Note: perhaps you read somewhere that the first € 1,500 in dividends do not pay taxes. Well, this was previously true, although in 2015 this bonus was eliminated.
When will you have to pay your taxes?
While the amount of taxes payable is the same whether we talk about capital gains or dividends, the thing changes when we focus on the time to pay them.On the one hand there is the case of capital gains, which are paid when you make the income statement. This means that when you sell shares with capital gains, you charge the total gross amount in your investment account and, until you make the declaration of income the following year, you can enjoy that money.
In other words, you first collect the capital gains and then, when you make the income statement, you pay the taxes . And, as the declaration can be made in June of the following year, this implies that you can enjoy that money during a period of between six and eighteen months.
On the other is the case of dividends, which pay taxes at the time of collecting them. This means that the net amount is directly entered into your investment account, once the taxes have been deducted.
So, you should remember the following:
Benefits via capital gains -> First you charge and then pay taxes with the rent.
Benefits via dividends -> You pay taxes at the time of collecting them.
And, what about foreign companies?
When you invest in shares of companies listed in other countries, you must take into account another detail .In the case of capital gains, it is exactly the same as if you were investing in Spain , so do not worry.
However, in the case of dividends that you receive from foreign companies, at the time of collecting them you will pay first in the Treasury of the foreign country and then, of what is left, you will pay the Spanish Treasury again.
Yes, that's right, you will pay twice . It's fair? Not for me, but it is what is known as double taxation.

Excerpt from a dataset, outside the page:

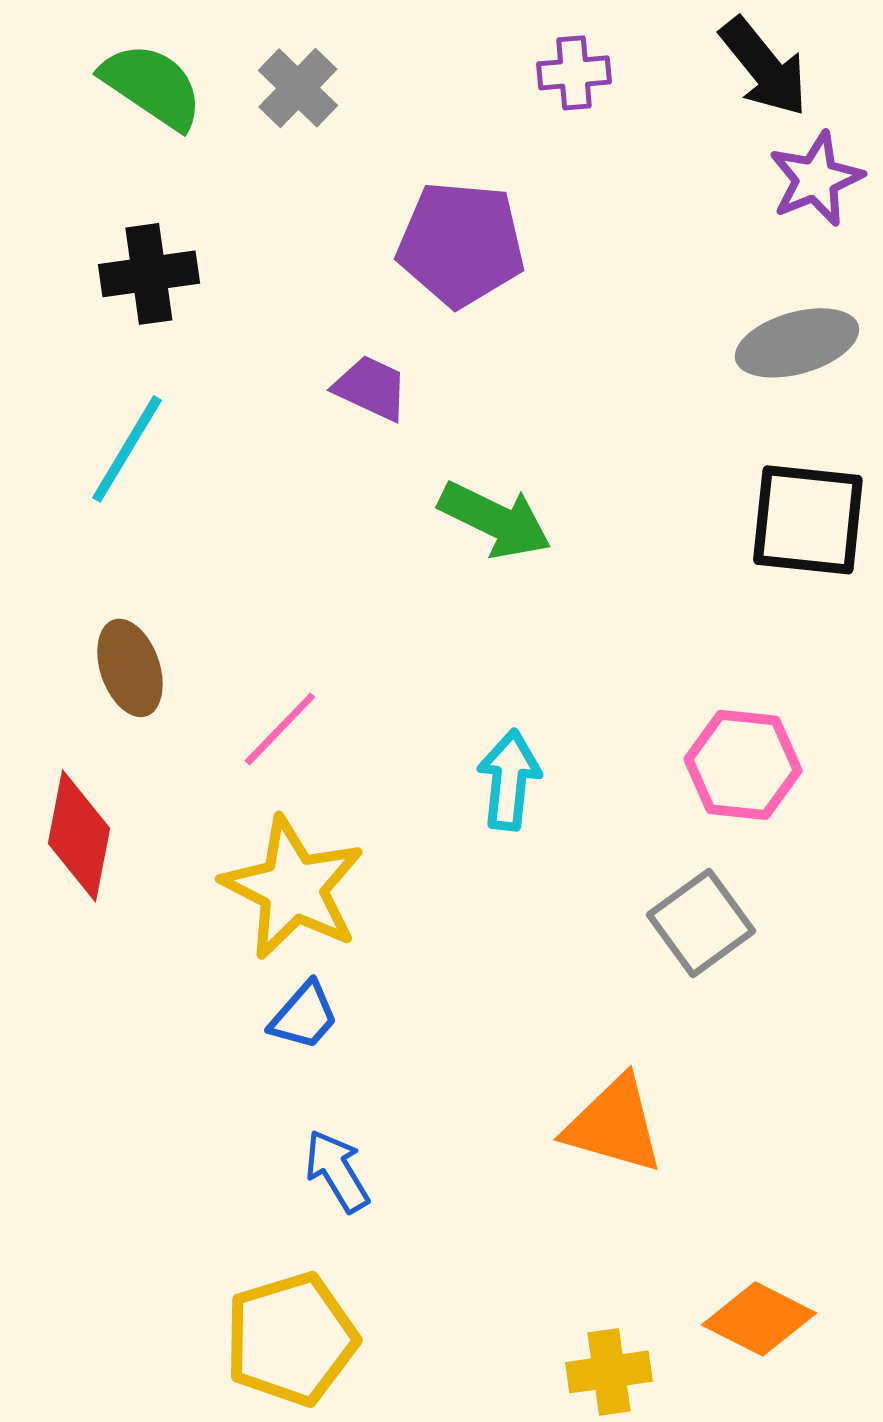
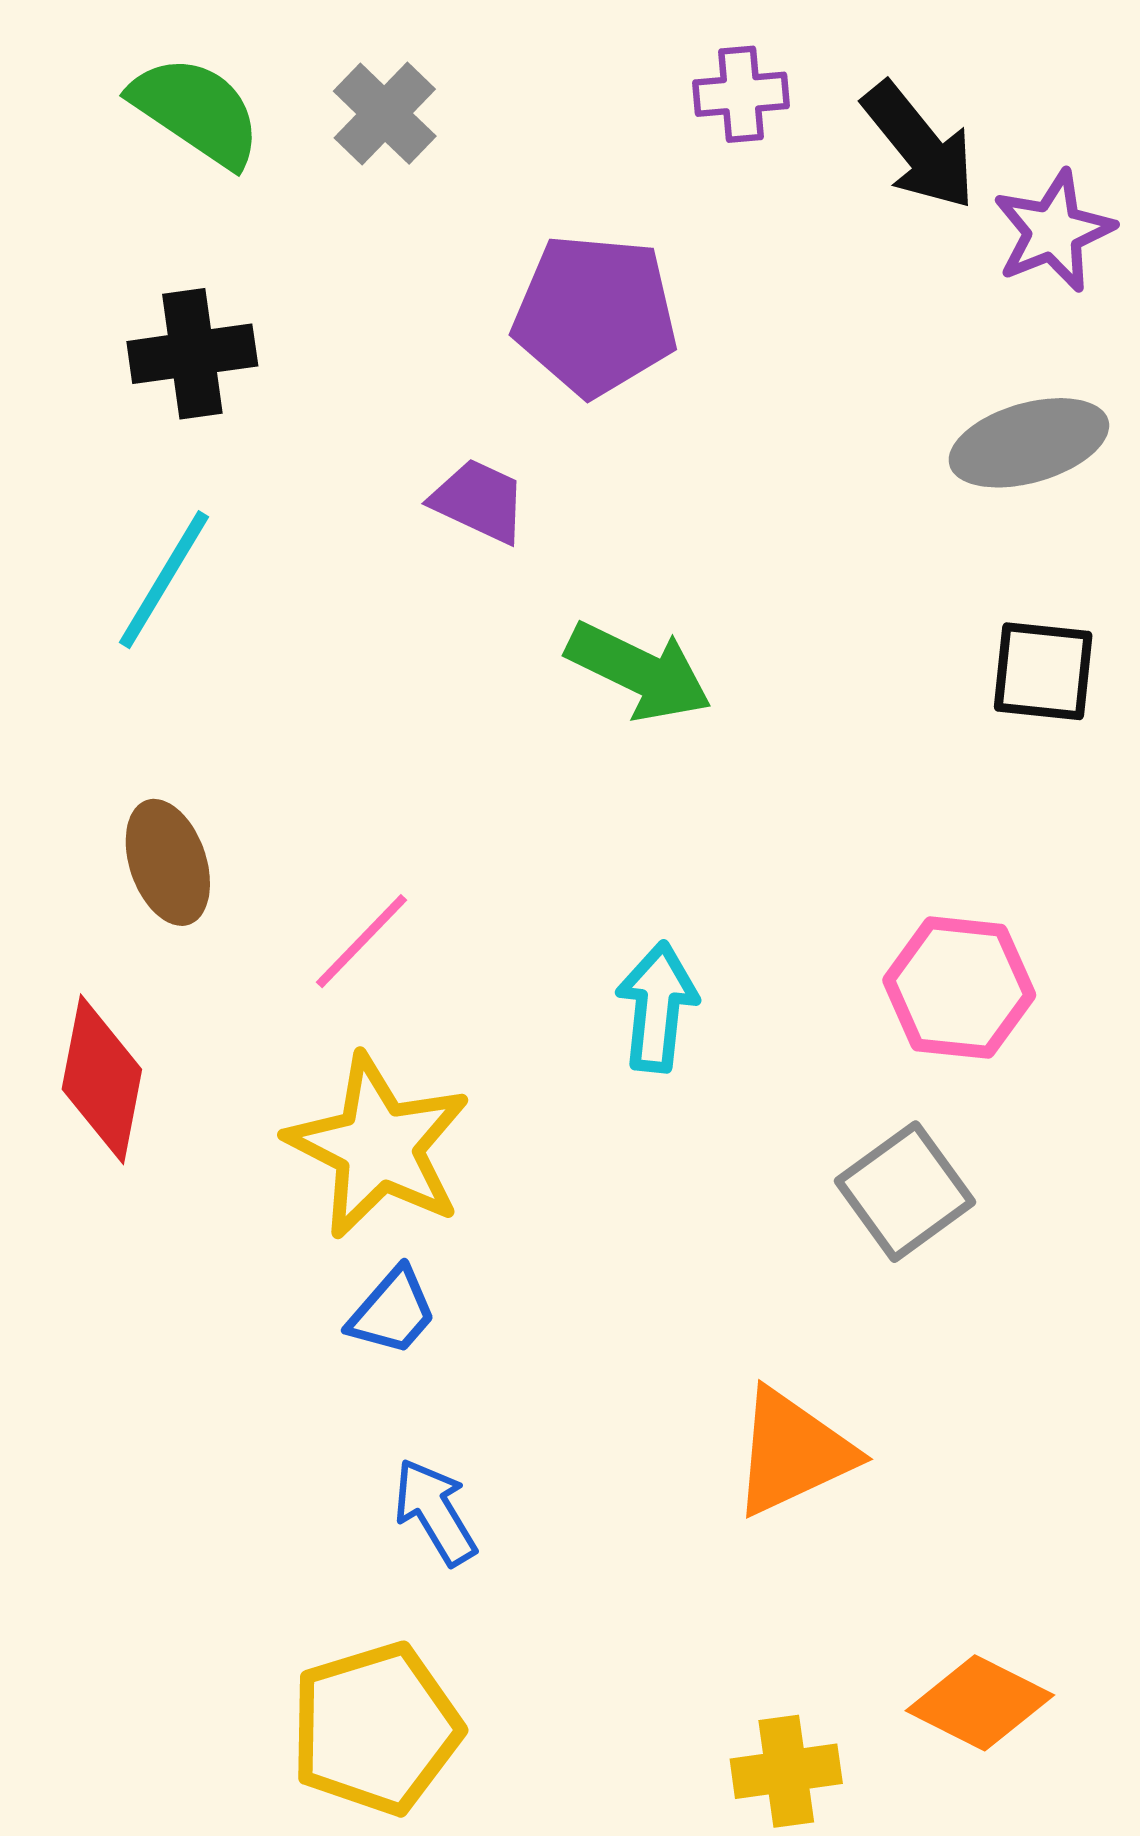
black arrow: (764, 67) -> (919, 146), moved
black square: (808, 520) -> (1043, 671), size x0.7
orange triangle: (614, 1125) -> (793, 1452), turned -41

The good news is that in order to avoid double taxation, many countries have agreements that in practice allow you to recover up to 15% of the retention they have charged you in the foreign country .
The bad thing is that in most European countries the taxes are higher than the Spanish ones, so that 15% is not enough to compensate all the double taxation , only a part.
Note that in the case of capital gains you do not have that problem, since when you take the initiative when making the income statement, they only appear in the Spanish Treasury, not in the other countries.
Note: in the United States, the United Kingdom and the Netherlands double taxation is completely avoided, so you end up paying the same for the dividends collected in these two countries than those charged from Spanish companies.
Fantastic. And now that I know all this, what are the next steps that I should take?
Once you have completed all the steps above, you have almost everything ready to start investing in the Stock Market!Your next step to start investing in the stock market with confidence is to solve all your doubts.
To end
I hope this tutorial has helped you to know where to start investing in Stock Market and what your first steps should be. With all the information I have shared with you, I hope that you can forget forever that feeling of exhaustion, fatigue and despair that you had at the beginning and that you walk with motivation and energy towards your goals.
If you liked the tutorial and you think it can help more people, I encourage you to share it on your social networks.
And, as always, I ask you to express your opinions and experiences through the comments.